8

I need a mental process to design an OLAP database...

Essentially for standard relational it'd be (loosely):

Identify Entities
Identify Relationships
Identify Properties of Entities

For each property:

Ensure property can be related to only one entity
Ensure property is directly related to entity

For OLAP databases, I understand the terminology, the motivation and the structure; however, I have no clue as to how to decompose my relational model into an OLAP model.

R. Barzell
  • 666
  • 5
  • 24
stevenrcfox
  • 1,547
  • 1
  • 14
  • 37

2 Answers2

13

Identify Dimensions (or By's) These are anything that you may want to analyse/group your report by. Every table in the source database is a potential Dimension. Dimensions should be hierarchical if possible, e.g. your Date dimension should have a year,month,day hierarchy, Similarly Location should have for example Country, Region, City hierarchy.

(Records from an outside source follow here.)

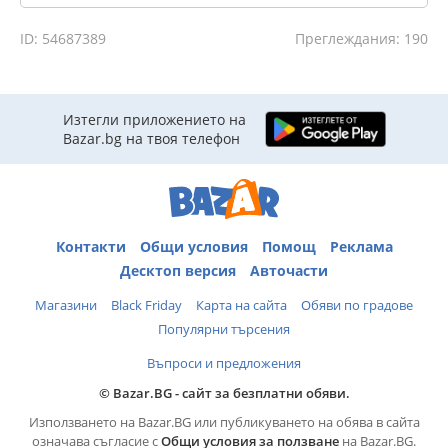
ID: 54687389
Преглеждания: 190
Изтегли приложението на
Bazar.bg на твоя телефон
Контакти
Общи условия
Помощ
Реклама
Десктоп версия
Авточасти
Магазини
Black Friday
Карта на сайта
Обяви по градове
Популярни търсения
Въпроси и предложения
© Bazar.BG - сайт за безплатни обяви.
Използването на Bazar.BG или публикуването на обява в сайта
означава съгласие с
Общи условия за ползване
на Bazar.BG.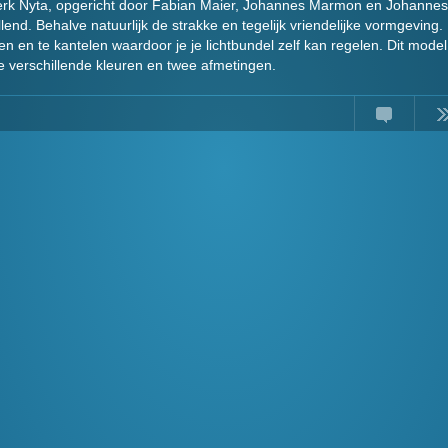
erk Nyta, opgericht door Fabian Maier, Johannes Marmon en Johannes
allend. Behalve natuurlijk de strakke en tegelijk vriendelijke vormgeving.
n en te kantelen waardoor je je lichtbundel zelf kan regelen. Dit model
ie verschillende kleuren en twee afmetingen.
Comments
Read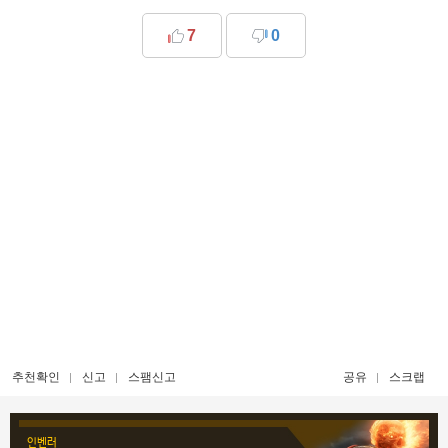
7
0
추천확인
신고
스팸신고
공유
스크랩
인벤러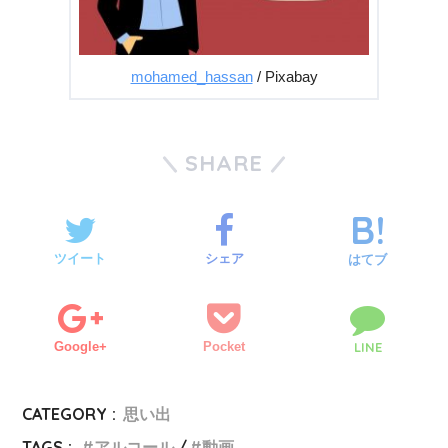
mohamed_hassan
/ Pixabay
SHARE
ツイート
シェア
はてブ
Google+
Pocket
LINE
CATEGORY :
思い出
TAGS :
アルコール
動画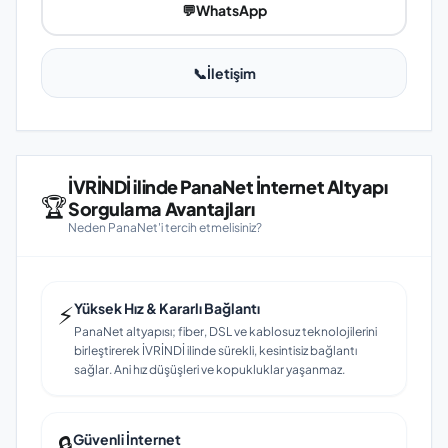
💬
WhatsApp
📞
İletişim
İVRİNDİ ilinde PanaNet İnternet Altyapı
🏆
Sorgulama Avantajları
Neden PanaNet'i tercih etmelisiniz?
⚡
Yüksek Hız & Kararlı Bağlantı
PanaNet altyapısı; fiber, DSL ve kablosuz teknolojilerini
birleştirerek İVRİNDİ ilinde sürekli, kesintisiz bağlantı
sağlar. Ani hız düşüşleri ve kopukluklar yaşanmaz.
🔒
Güvenli İnternet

This will allow your OLAP tool to more efficiently calculate aggregations.

Identify Measures These are the KPI's or the actual numerical information your client wants to see, these are usually capable of being aggregated, therefore any non flag, non key numeric field in the source database is a potential measure.

Arrange in star schema, with Measures in the center 'Fact' table, and FK relations to applicable Dimension tables. Measures should be stored at the lowest dimension hierarchy level.

Identify the 'Grain' of the fact table, this is essentially the 'level of detail' held. It is usually determined by the reporting requirements, the data granularity available in the source and performance requirements of the reporting solution.You may identify the grain as you go, or you may approach it as a final step once all the important data has been identified. I tend to have a final step to ensure the grain is consistent between my fact tables.

The final step is identifying slowly changing dimensions, and the requirements for these. For example if the customer dimension includes an element of their address and they move, how is that to be handled.

stevenrcfox
  • 1,547
  • 1
  • 14
  • 37
  • Non-numeric fields can be aggregated too with count function, right? – kazinix Aug 13 '14 at 06:48
  • @dpp, agreed, Non numeric fields can indeed be counted, which may be useful for text fields with number of options (i.e. status fields) numeric fields provide many more aggregation options (avg, percentage, std.dev etc) note that there are also numeric data that should not be aggregated (average of averages!!) or that only some types of aggregation makes sense. – stevenrcfox Aug 19 '14 at 16:45
  • what is the good book which explained the above concepts @stevenrcfox – Sudhir N Mar 21 '17 at 16:46
4

One important point in identify the Dimensions and Measures is the final cardinality that you are electing for the model. Let´s say that your relational database data entry is during all day. Maybe you don´t need to visualize or aggregate the measures by hour, even by day. You can choose a week granularity or monthly etc.

Norberto108
  • 167
  • 1
  • 9